Os cães selvagens africanos e os cães-selvagens-asiáticos, por exemplo, tendem a formar grandes grupos sociais que permanecem em contato quase que constantemente, ao contrário das estruturas das matilhas de lobos cinzentos, que se dividem e voltam a se reunir à medida que os indivíduos buscam alimento. Ou ainda que os chacais, os quais tendem a ser solitários ou a viver em pequenos grupos sociais de dois a quatro indivíduos.
A vida social dos lobos-terríveis pode ter se assemelhado às desses outros canídeos, ou talvez algo totalmente único que agora se perdeu no tempo. “Se os lobos-terríveis não fossem de fato sociais, como os cientistas pensam, ou mesmo se vivessem em grupos sociais menores ou maiores do que o esperado, esses comportamentos poderiam ter efeitos diferentes sobre as espécies de presas”, observa Reynolds, o que é fundamental para a compreensão do papel desempenhado por esses lobos na ecologia da Idade do Gelo.
O fato de os lobos-terríveis terem evoluído na América do Norte e possuírem uma história profunda e diferente no continente mudou as perspectivas dos especialistas. “Foi um lobo que se adaptou bem aos ecossistemas nativos deste continente e seus ancestrais evoluíram ao lado de outros originais norte-americanos, como os cavalos”, diz Widga.
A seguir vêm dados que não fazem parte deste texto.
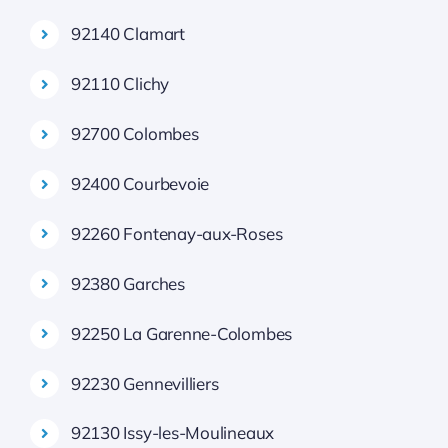
92140 Clamart
92110 Clichy
92700 Colombes
92400 Courbevoie
92260 Fontenay-aux-Roses
92380 Garches
92250 La Garenne-Colombes
92230 Gennevilliers
92130 Issy-les-Moulineaux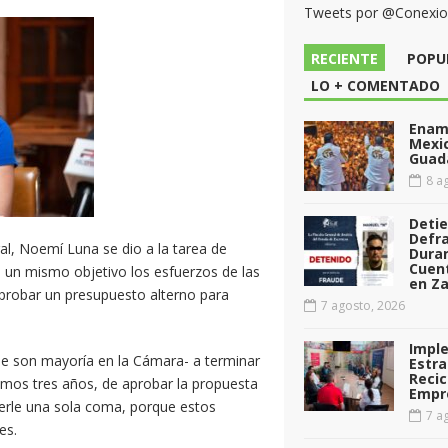
Tweets por @Conexi
RECIENTE
POPU
LO + COMENTADO
Enamo
Mexi
Guad
8 ag
Deti
Defr
, Noemí Luna se dio a la tarea de
Dura
Cuen
 un mismo objetivo los esfuerzos de las
en Za
aprobar un presupuesto alterno para
7 agosto, 2026
Impl
que son mayoría en la Cámara- a terminar
Estra
Recic
últimos tres años, de aprobar la propuesta
Empr
erle una sola coma, porque estos
7 ag
es.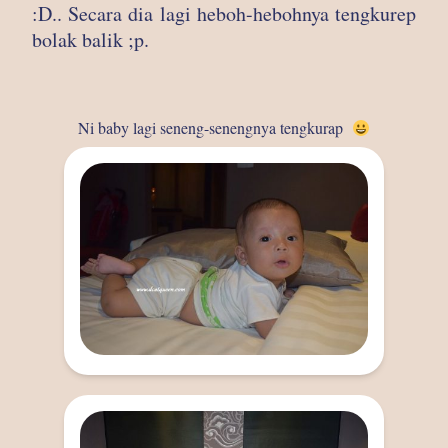
:D.. Secara dia lagi heboh-hebohnya tengkurep
bolak balik ;p.
Ni baby lagi seneng-senengnya tengkurap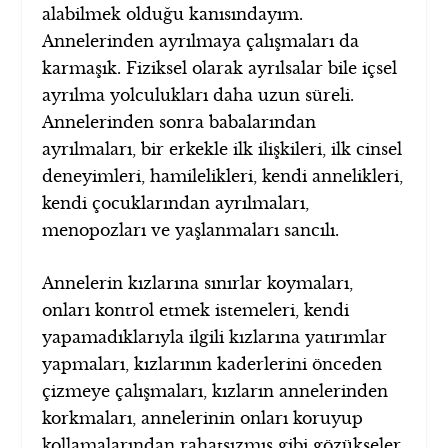
alabilmek olduğu kanısındayım.
Annelerinden ayrılmaya çalışmaları da
karmaşık. Fiziksel olarak ayrılsalar bile içsel
ayrılma yolculukları daha uzun süreli.
Annelerinden sonra babalarından
ayrılmaları, bir erkekle ilk ilişkileri, ilk cinsel
deneyimleri, hamilelikleri, kendi annelikleri,
kendi çocuklarından ayrılmaları,
menopozları ve yaşlanmaları sancılı.
Annelerin kızlarına sınırlar koymaları,
onları kontrol etmek istemeleri, kendi
yapamadıklarıyla ilgili kızlarına yatırımlar
yapmaları, kızlarının kaderlerini önceden
çizmeye çalışmaları, kızların annelerinden
korkmaları, annelerinin onları koruyup
kollamalarından rahatsızmış gibi gözükseler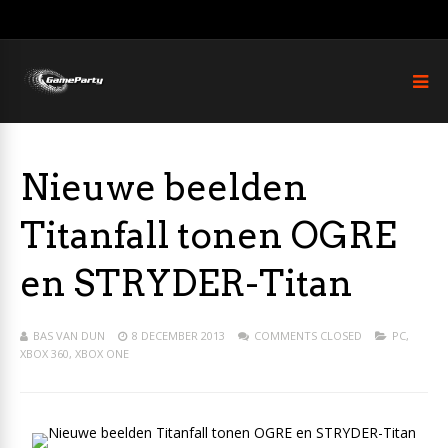
Nieuwe beelden
Titanfall tonen OGRE
en STRYDER-Titan
BAS VAN DUN
8 DECEMBER 2013
COMMENTS CLOSED
PC
,
XBOX 360
,
XBOX ONE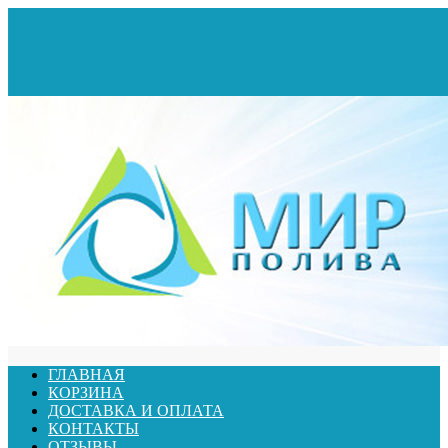
ГЛАВНАЯ
КОРЗИНА
ДОСТАВКА И ОПЛАТА
КОНТАКТЫ
ОТЗЫВЫ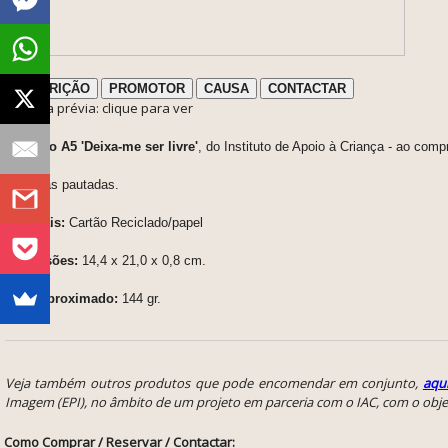
DESCRIÇÃO
PROMOTOR
CAUSA
CONTACTAR
ℹ️ Nota prévia: clique para ver
Caderno A5 'Deixa-me ser livre'
, do Instituto de Apoio à Criança - ao comp
60 folhas pautadas.
Materiais:
Cartão Reciclado/papel
Dimensões:
14,4 x 21,0 x 0,8 cm.
Peso aproximado:
144 gr.
Veja também outros produtos que pode encomendar em conjunto,
aqu
Imagem (EPI), no âmbito de um projeto em parceria com o IAC, com o objet
Como Comprar / Reservar / Contactar: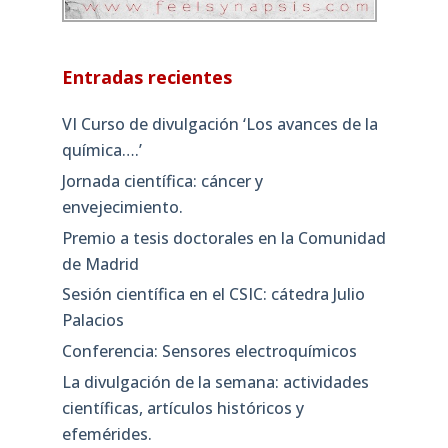
Entradas recientes
VI Curso de divulgación ‘Los avances de la
química….’
Jornada científica: cáncer y
envejecimiento.
Premio a tesis doctorales en la Comunidad
de Madrid
Sesión científica en el CSIC: cátedra Julio
Palacios
Conferencia: Sensores electroquímicos
La divulgación de la semana: actividades
científicas, artículos históricos y
efemérides.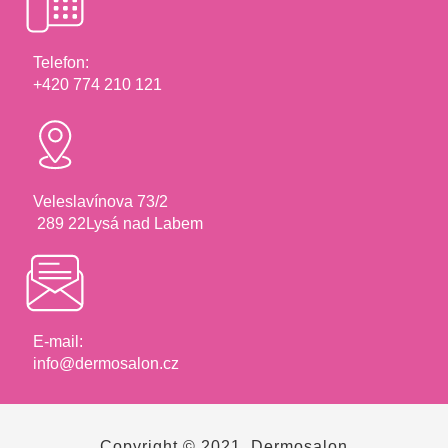
Telefon:
+420 774 210 121
Veleslavínova 73/2
289 22Lysá nad Labem
E-mail:
info@dermosalon.cz
Copyright © 2021, Dermosalon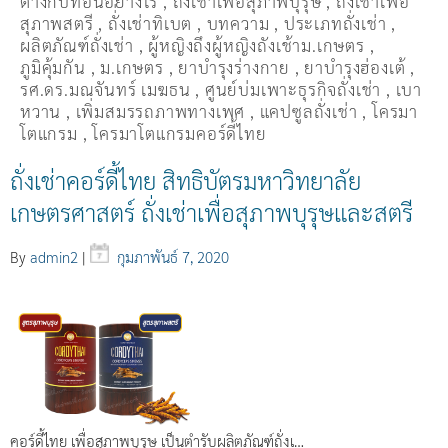
ต่างกับที่อื่นอย่างไร
,
ถั่งเช่าเพื่อสุภาพบุรุษ
,
ถั่งเช่าเพื่อ
สุภาพสตรี
,
ถั่่งเช่าทิเบต
,
บทความ
,
ประเภทถั่งเช่า
,
ผลิตภัณฑ์ถั่งเช่า
,
ผู้หญิงถึงผู้หญิงถังเช้าม.เกษตร
,
ภูมิคุ้มกัน
,
ม.เกษตร
,
ยาบำรุงร่างกาย
,
ยาบำรุงฮ่องเต้
,
รศ.ดร.มณจันทร์ เมฆธน
,
ศูนย์บ่มเพาะธุรกิจถั่งเช่า
,
เบา
หวาน
,
เพิ่มสมรรถภาพทางเพศ
,
แคปซูลถั่งเช่า
,
โครมา
โตแกรม
,
โครมาโตแกรมคอร์ดี้ไทย
ถั่งเช่าคอร์ดี้ไทย สิทธิบัตรมหาวิทยาลัย
เกษตรศาสตร์ ถั่งเช่าเพื่อสุภาพบุรุษและสตรี
By
admin2
|
กุมภาพันธ์ 7, 2020
คอร์ดี้ไทย เพื่อสุภาพบุรุษ เป็นตำรับผลิตภัณฑ์ถั่งเ…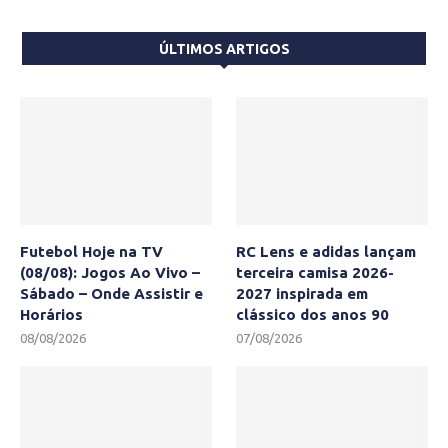
ÚLTIMOS ARTIGOS
Futebol Hoje na TV
RC Lens e adidas lançam
(08/08): Jogos Ao Vivo –
terceira camisa 2026-
Sábado – Onde Assistir e
2027 inspirada em
Horários
clássico dos anos 90
08/08/2026
07/08/2026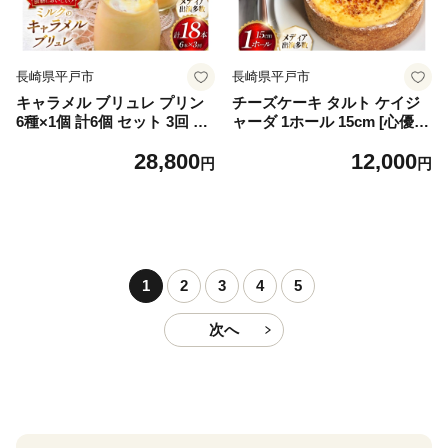
長崎県平戸市
長崎県平戸市
キャラメル ブリュレ プリン
チーズケーキ タルト ケイジ
6種×1個 計6個 セット 3回 定
ャーダ 1ホール 15cm [心優-C
期便 総計18個 [心優-Cotoyu
otoyu Sweets- 長崎県 平戸市
28,800
12,000
Sweets- 長崎県 平戸市 hr42b
hr42bjo490053] チーズ ケー
円
円
jo490236] なめらか 生キャラ
キ スイーツ バスク ニューヨ
メル パンナコッタ カラメル
ーク ベイクド ご褒美 誕生日
ご褒美
1
2
3
4
5
次へ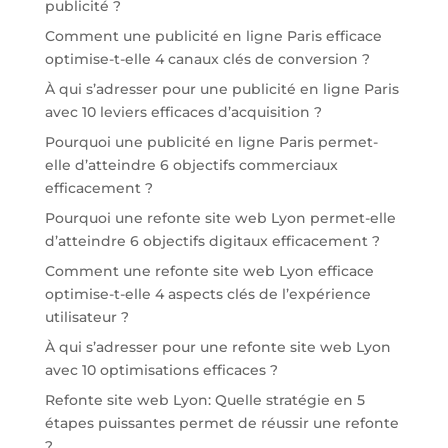
publicité ?
Comment une publicité en ligne Paris efficace
optimise-t-elle 4 canaux clés de conversion ?
À qui s’adresser pour une publicité en ligne Paris
avec 10 leviers efficaces d’acquisition ?
Pourquoi une publicité en ligne Paris permet-
elle d’atteindre 6 objectifs commerciaux
efficacement ?
Pourquoi une refonte site web Lyon permet-elle
d’atteindre 6 objectifs digitaux efficacement ?
Comment une refonte site web Lyon efficace
optimise-t-elle 4 aspects clés de l’expérience
utilisateur ?
À qui s’adresser pour une refonte site web Lyon
avec 10 optimisations efficaces ?
Refonte site web Lyon: Quelle stratégie en 5
étapes puissantes permet de réussir une refonte
?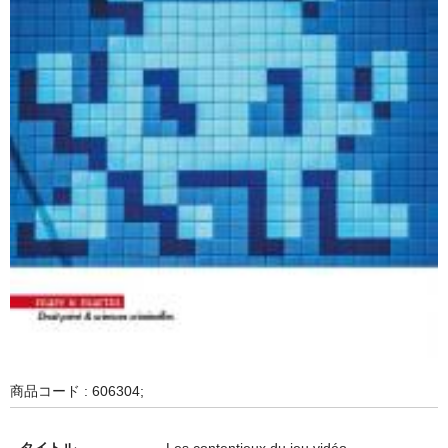
商品コード : 606304;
Ao contrário dos lobos cinzentos, os lobos-terríveis não atravessaram a ponte terrestre de Bering. Esses animais evoluíram para fazer parte de um ecossistema agora extinto, no qual muitas espécies viviam em grande escala.
A razão pela qual os lobos-terríveis foram extintos há cerca de 13 mil anos também é amplamente desconhecida, além do desaparecimento de suas presas preferidas. Evidências antigas de DNA sugerem que os lobos-terríveis não se cruzaram com os lobos cinzentos ou deixaram um legado genético.
“Os lobos-terríveis desapareceram durante uma onda global e maciça de extinções que alterou drasticamente a estrutura dos ecossistemas da Terra por dezenas de milhões de anos”, observa Lindsey, quando os seres humanos estavam se espalhando pelo planeta e o clima estava se aquecendo rapidamente.
Em vez de clones de lobos, as espécies modernas de canídeos podem ser as verdadeiras herdeiras do conhecimento sobre os lobos-terríveis. Se os paleontólogos conseguirem entender o destino que essa espécie teve no planeta, eles poderão dar aos canídeos atuais, de cães-do-mato a lobos cinzentos, uma melhor chance de sobrevivência.